La Strategia per la Sicurezza Nazionale degli Stati Uniti, pubblicata a dicembre 2025, indica come priorità ‘ridurre l'esposizione degli Stati Uniti all'emisfero orientale e concentrarsi sull'emisfero occidentale’. Questo non significa disimpegnarsi completamente dall'emisfero orientale, ma migliorare le relazioni ostili che hanno trascinato Washington in diverse guerre costose e fallimentari, mantenendo le relazioni economiche cruciali.
L’impegno più attivo nell'emisfero occidentale è volto da un lato ad affermare il predominio statunitense in materia di sicurezza, dall’altro a migliorare drasticamente le capacità economiche dell'America Latina, in modo che gli Stati Uniti possano disimpegnarsi dall'emisfero orientale.
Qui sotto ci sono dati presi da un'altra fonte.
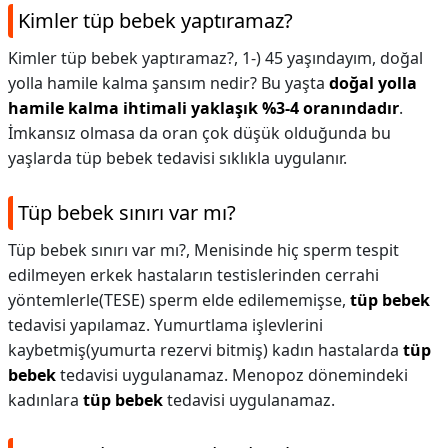
Kimler tüp bebek yaptıramaz?
Kimler tüp bebek yaptıramaz?,
1-) 45 yaşındayım, doğal
yolla hamile kalma şansım nedir? Bu yaşta
doğal yolla
hamile kalma ihtimali yaklaşık %3-4 oranındadır
.
İmkansız olmasa da oran çok düşük olduğunda bu
yaşlarda tüp bebek tedavisi sıklıkla uygulanır.
Tüp bebek sınırı var mı?
Tüp bebek sınırı var mı?,
Menisinde hiç sperm tespit
edilmeyen erkek hastaların testislerinden cerrahi
yöntemlerle(TESE) sperm elde edilememişse,
tüp bebek
tedavisi yapılamaz. Yumurtlama işlevlerini
kaybetmiş(yumurta rezervi bitmiş) kadın hastalarda
tüp
bebek
tedavisi uygulanamaz. Menopoz dönemindeki
kadınlara
tüp bebek
tedavisi uygulanamaz.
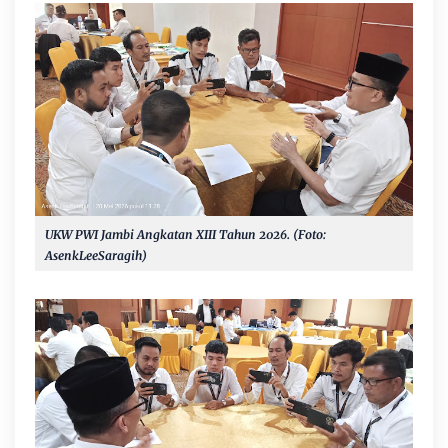
UKW PWI Jambi Angkatan XIII Tahun 2026. (Foto:
AsenkLeeSaragih)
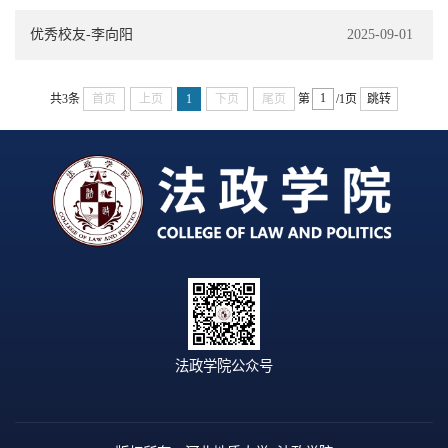
优秀校友-李向阳
2025-09-01
共3条
首页
上页
1
下页
尾页
第
/1页
跳转
法政学院公众号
Le nazioni latinoamericane devono diventare più stabili politicamente e più produttive economicamente.
Dopo la Seconda Guerra Mondiale, gli Stati Uniti hanno basato la loro sicurezza nazionale sulla ricostruzione in Europa e Asia. Era una strategia radicata nella logica della Guerra Fredda, ma anche in una necessità economica di fondo: le economie sviluppate e di successo finiscono con l’avere salari e costi più elevati, perciò ad un certo punto la crescita economica non si traduce necessariamente in benessere economico per la popolazione. Per questo i paesi sviluppati importano prodotti più economici dalle economie meno sviluppate. Da quarant’anni la Cina è diventata il punto di riferimento per la produzione a basso costo. Ma un'eccessiva dipendenza da tali importazioni conferisce agli esportatori una leva economica e geopolitica importante. La dipendenza degli Stati Uniti dai prodotti cinesi oggi è più dannosa che utile.
In questo contesto la rinnovata attenzione militare di Washington al Venezuela è legata non solo alla dimensione militare, ma anche a quella economica. L’idea è che una maggiore crescita economica in America Latina ridurrà le vulnerabilità nell'emisfero orientale e, col tempo, modererà anche il flusso di immigrati verso gli Stati Uniti. Ma prima occorre una maggiore stabilità politica in alcuni paesi latinoamericani.
I paesi latinoamericani trarranno beneficio da tale politica nel lungo termine, ma nel breve termine i loro sistemi politici saranno instabili. Alcune economie latino-americane si basano sull'esportazione di stupefacenti e i cartelli esportatori hanno creato sistemi che rendono impossibile un'evoluzione economica più ampia, minando lo sviluppo di economie più diversificate e potenti.
Le operazioni militari in corso nei Caraibi sono un passo verso l’obbiettivo di indebolire e distruggere i cartelli e quindi il loro potere militare ed economico, fermare il flusso di stupefacenti negli Stati Uniti e consentire al potenziale di ricchezza del Venezuela di emergere.
La quantità di forza dispiegata nei Caraibi è molto superiore a quella necessaria per bloccare il Venezuela, ma può essere compresa considerando un'altra dimensione del problema americano: Cuba, che è stata un potenziale problema da quando, 65 anni fa, Fidel Castro vi ha instaurato un regime comunista, che ha un accordo di difesa con la Russia. Nel rimodellare l'America Latina, Washington deve affrontare il problema cubano. Cuba è diventata un disastro economico: spesso mancano l’elettricità ed i beni di prima necessità. La potenziale (seppur difficile da immaginare) presenza di forze russe a Cuba rappresenta una minaccia per le rotte commerciali e la sicurezza nazionale degli Stati Uniti. Se gli Stati Uniti vogliono dare impulso alle economie latinoamericane, devono confrontarsi con Cuba. Cuba e Venezuela oggi si sostengono a vicenda. I servizi segreti cubani contribuiscono a proteggere il governo di Maduro e Caracas è di gran lunga il principale fornitore di petrolio di Cuba. Il recente sequestro di petroliere dimostra l'intenzione americana di interrompere queste forniture e quindi di destabilizzare entrambe le economie.